Go to the beach, check out different ones each weekend, eat lobster, relax. Learn to golf, it's cheap and something to do. Go to football matches, take in some of the events on offer each week. There are trips to some of the islands off of Freetown and some camping places "up-country" as well. There is also a Chimpanzee sanctuary near the Embassy.
8. Is this a "shopping post"? Are there interesting handicrafts, artwork, antiques, or other items that people typically buy there?
Very little, but if you've never been to Africa you can get some carvings, regional tribal stuff, and a few other items.
9. What are the particular advantages of living in this city?

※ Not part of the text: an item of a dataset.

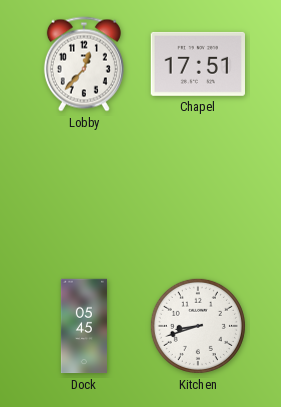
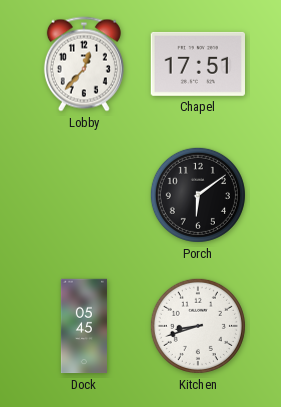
Porch: none -> 6:09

No real special advantages. This is a country with very poor infrastructure and very little development. However, there are nice beaches about 30 minutes from our housing, so most weekends people spend some time there. You can get lobster, prawns and other simple dishes at the beach which is also nice.
10. Can you save money?
Yes, unless you travel out a lot; it's expensive to leave.
Words of Wisdom:
1. What do you wish you had known about this particular city/country before moving there?
I knew what I was getting into.
2. Knowing what you know now, would you still move to this city?
Yes, every day is different, the work is challenging, the team we have right now is working well together, and I like it.
3. If you move here, you can leave behind your:
Pantyhose, and winter clothes, unless you travel.
4. But don't forget your:
Sunglasses, sunscreen, and sense of adventure.